🤖 AI Summary
In clinical survival analysis, integrating external risk models with local data containing novel covariates remains challenging for improving prediction performance.
Method: This paper proposes CARE (Combined Adaptive Risk Estimation), a convex-combination estimator that fuses an external risk estimator with kernel smoothing within a penalized partial likelihood framework in a reproducing kernel Hilbert space. The convex combination weight and regularization parameter are jointly selected via cross-validation.
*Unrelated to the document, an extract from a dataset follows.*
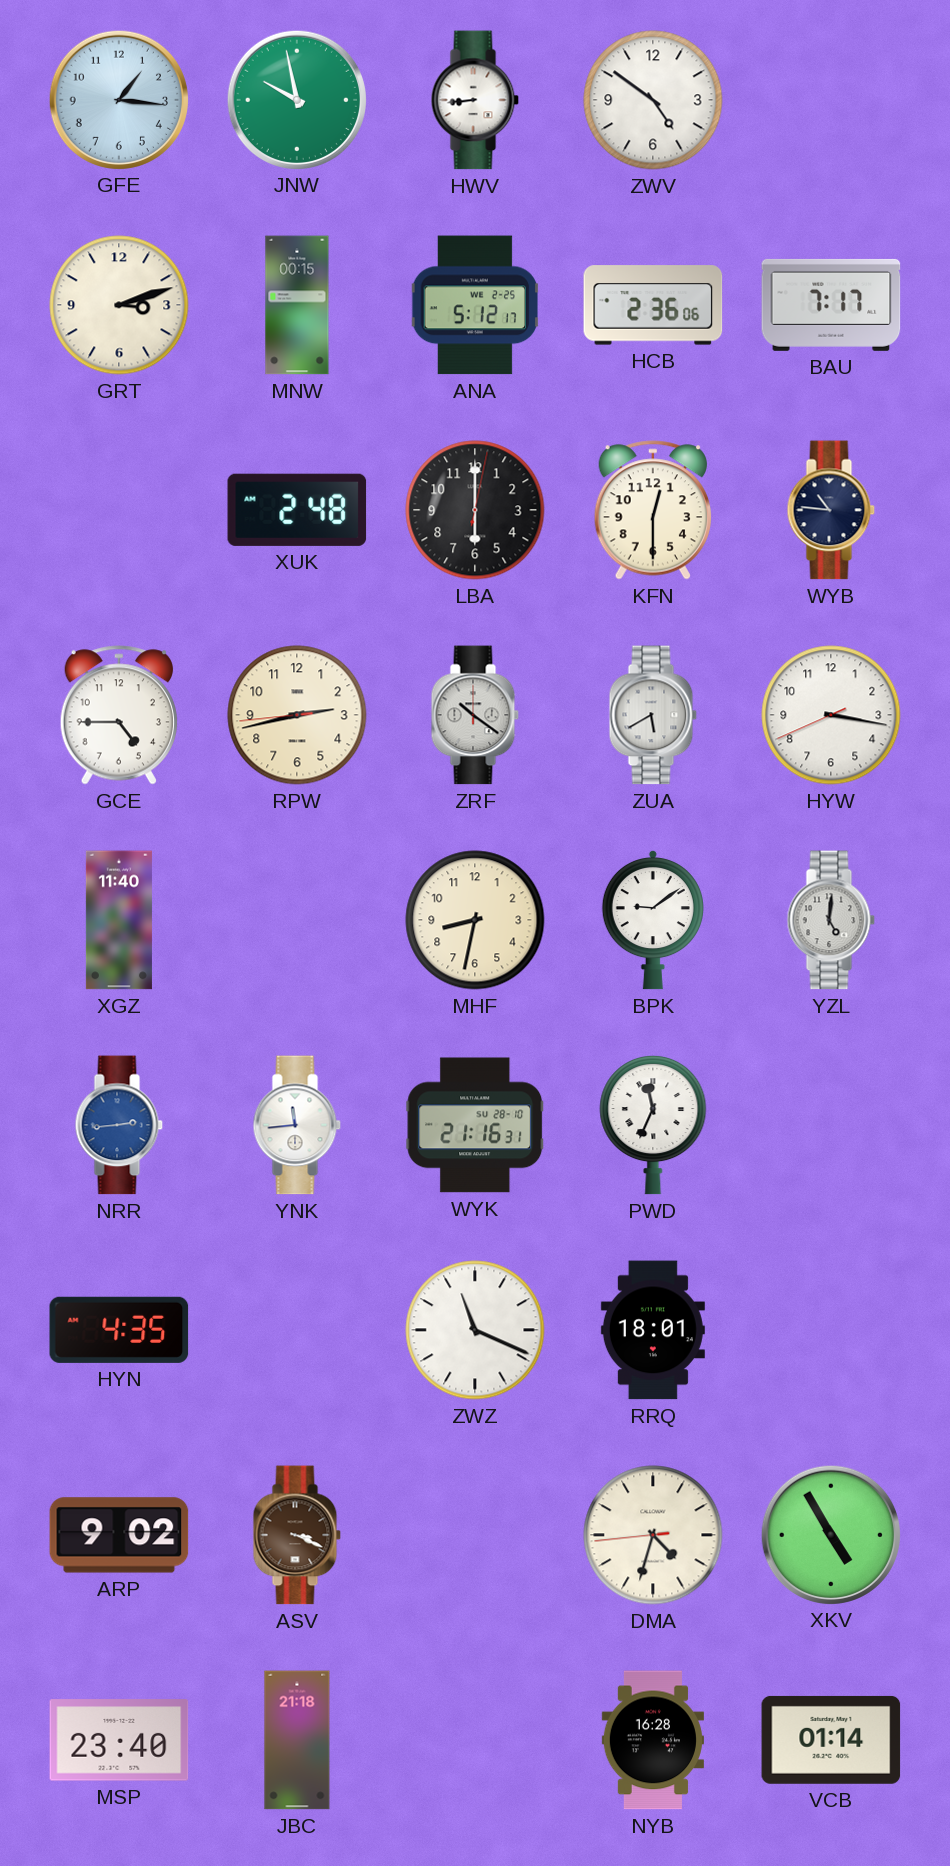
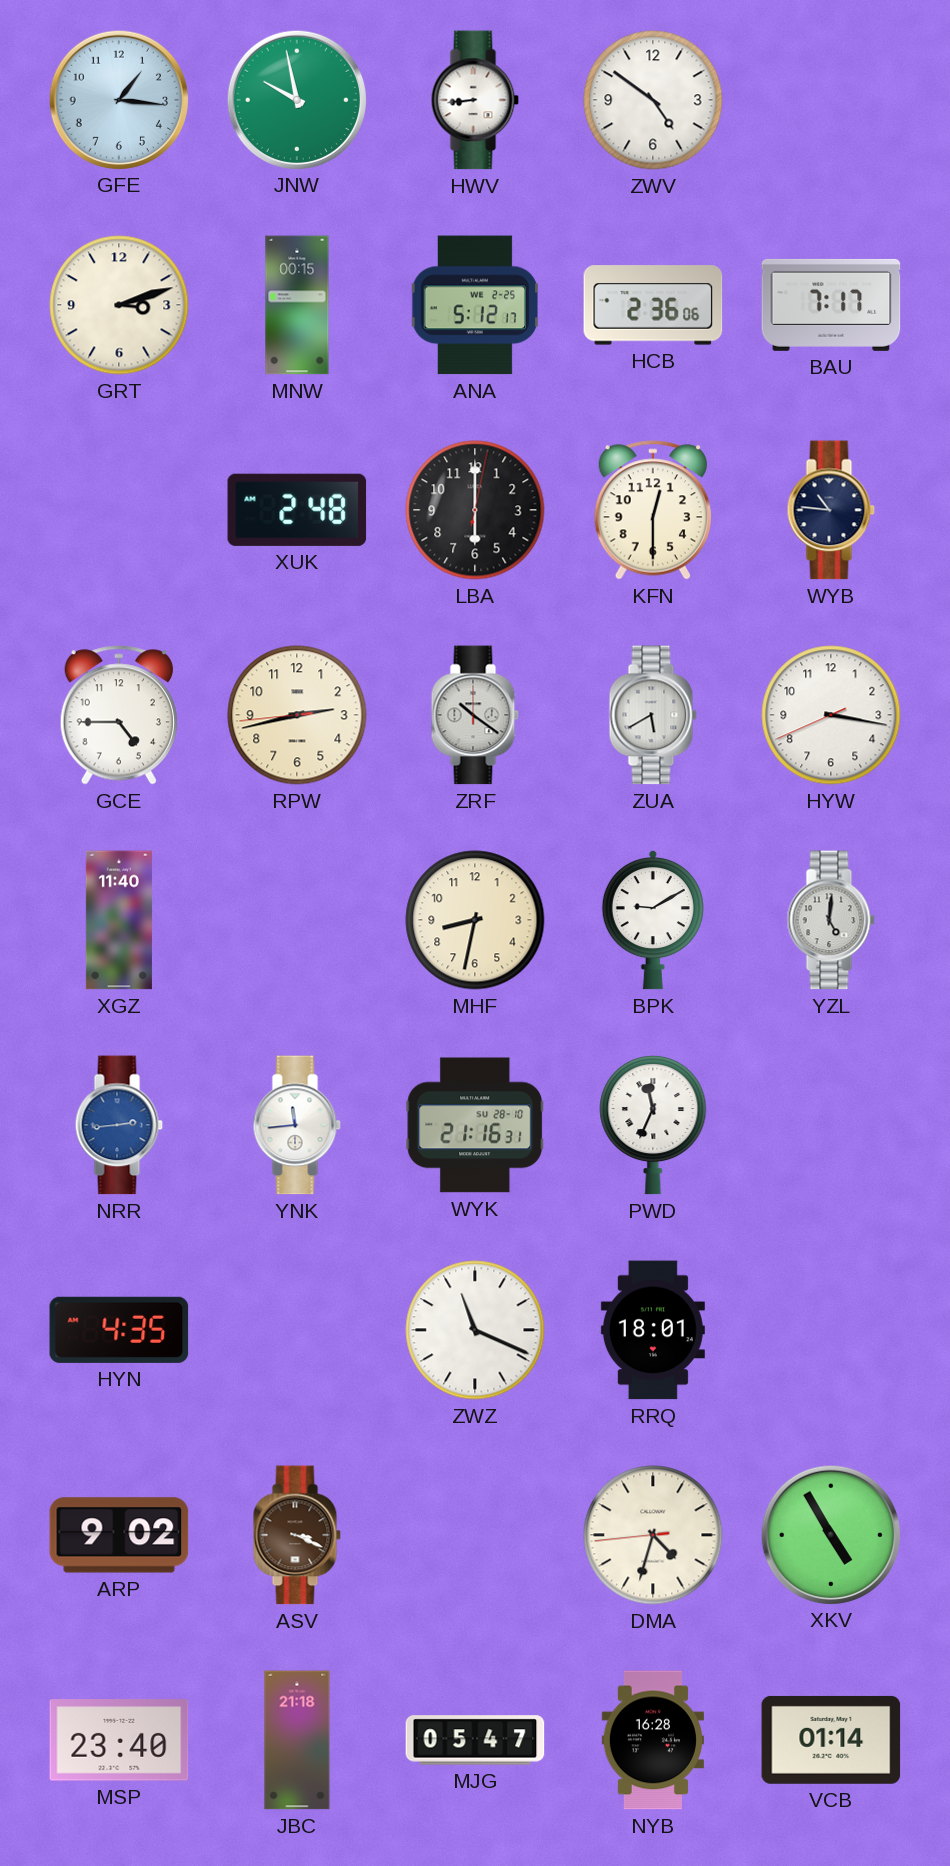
BPK: 9:09 -> 9:10
MJG: none -> 05:47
Contribution/Results: CARE achieves a convergence rate no slower than that of the optimal kernel estimator or the best-performing external model, as rigorously established theoretically. Extensive simulations and real-world cardiovascular disease data demonstrate that CARE significantly enhances predictive accuracy and out-of-sample generalization over competing methods. To facilitate reproducibility and adoption, the method is publicly released as an open-source Python package, *care-survival*.
📝 Abstract
Clinical risk prediction models are regularly updated as new data, often with additional covariates, become available. We propose CARE (Convex Aggregation of relative Risk Estimators) as a general approach for combining existing "external" estimators with a new data set in a time-to-event survival analysis setting. Our method initially employs the new data to fit a flexible family of reproducing kernel estimators via penalised partial likelihood maximisation. The final relative risk estimator is then constructed as a convex combination of the kernel and external estimators, with the convex combination coefficients and regularisation parameters selected using cross-validation. We establish high-probability bounds for the $L_2$-error of our proposed aggregated estimator, showing that it achieves a rate of convergence that is at least as good as both the optimal kernel estimator and the best external model. Empirical results from simulation studies align with the theoretical results, and we illustrate the improvements our methods provide for cardiovascular disease risk modelling. Our methodology is implemented in the Python package care-survival.